Exercise requirements:
Work out how many lines of the records hold the string "山口正己責任編集", and reply with that number alone.

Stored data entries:
= Beginning of Section =
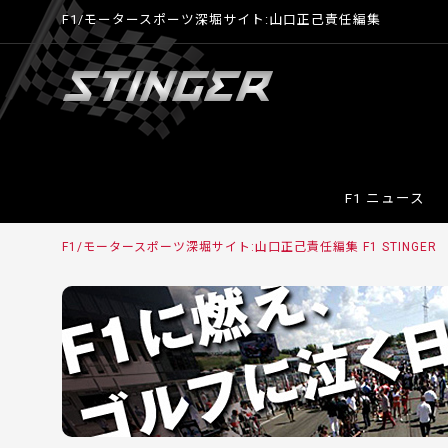
F1/モータースポーツ深堀サイト:山口正己責任編集
F1 ニュース
F1/モータースポーツ深堀サイト:山口正己責任編集 F1 STINGE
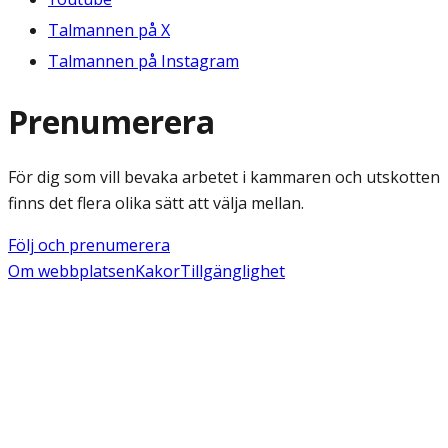
Talmannen på X
Talmannen på Instagram
Prenumerera
För dig som vill bevaka arbetet i kammaren och utskotten
finns det flera olika sätt att välja mellan.
Följ och prenumerera
Om webbplatsen
Kakor
Tillgänglighet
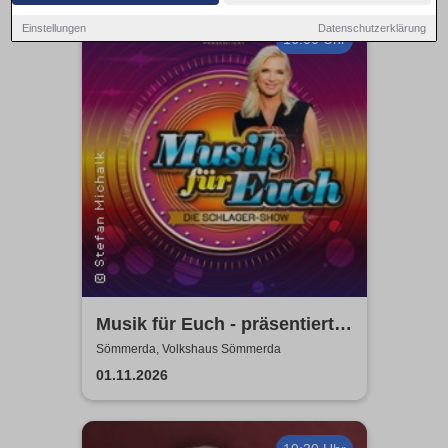
Einstellungen
Datenschutzerklärung
16:00 Uhr
Musik für Euch - präsentiert
von Uta Bresan
Sömmerda, Volkshaus Sömmerda
01.11.2026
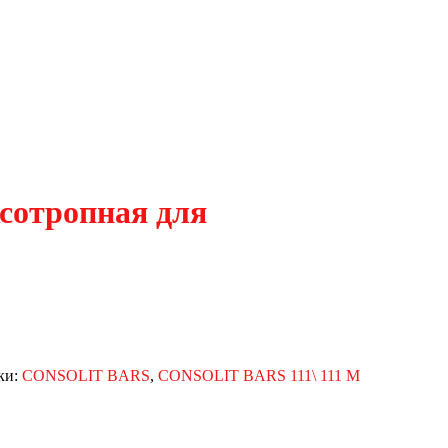
ксотропная для
ки:
CONSOLIT BARS
,
CONSOLIT BARS 111\ 111 М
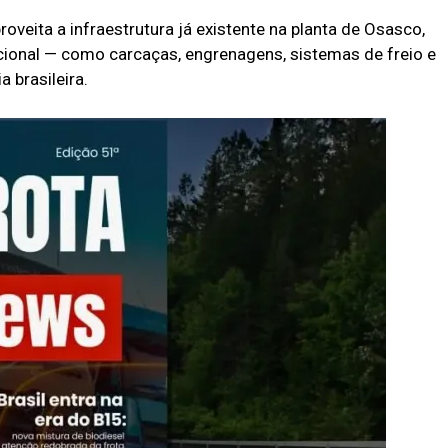
roveita a infraestrutura já existente na planta de Osasco,
ional — como carcaças, engrenagens, sistemas de freio e
a brasileira.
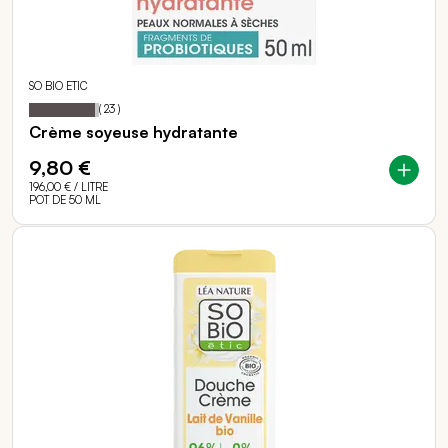
SO BIO ETIC
94
100
Notation:
% of
(
23
)
Crème soyeuse hydratante
9,80 €
196,00 €
/ LITRE
POT DE 50 ML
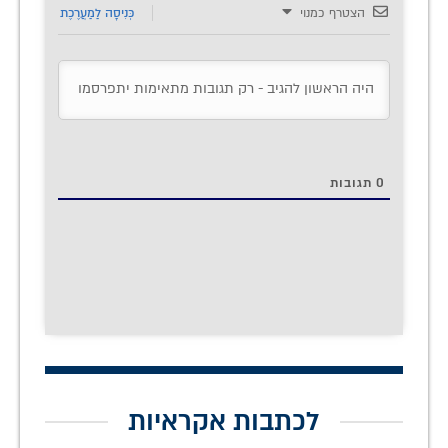
הצטרף כמנוי
כְּנִיסָה לַמַעֲרֶכֶת
0
תגובות
לכתבות אקראיות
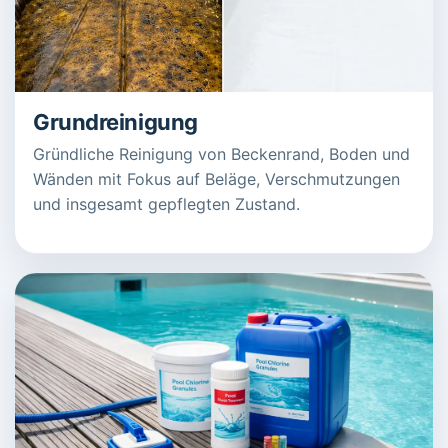
Grundreinigung
Gründliche Reinigung von Beckenrand, Boden und
Wänden mit Fokus auf Beläge, Verschmutzungen
und insgesamt gepflegten Zustand.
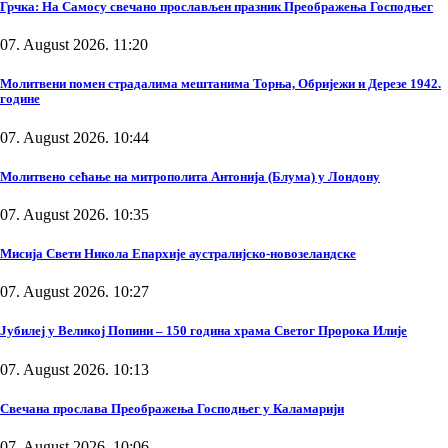
Грчка: На Самосу свечано прослављен празник Преображења Господњег
07. August 2026. 11:20
Молитвени помен страдалима мештанима Торња, Обријежи и Дерезе 1942.
године
07. August 2026. 10:44
Молитвено сећање на митрополита Антонија (Блума) у Лондону
07. August 2026. 10:35
Мисија Свети Никола Епархије аустралијско-новозеландске
07. August 2026. 10:27
Јубилеј у Великој Попини – 150 година храма Светог Пророка Илије
07. August 2026. 10:13
Свечана прослава Преображења Господњег у Каламарији
07. August 2026. 10:06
= End of Section =
Result for this task:
2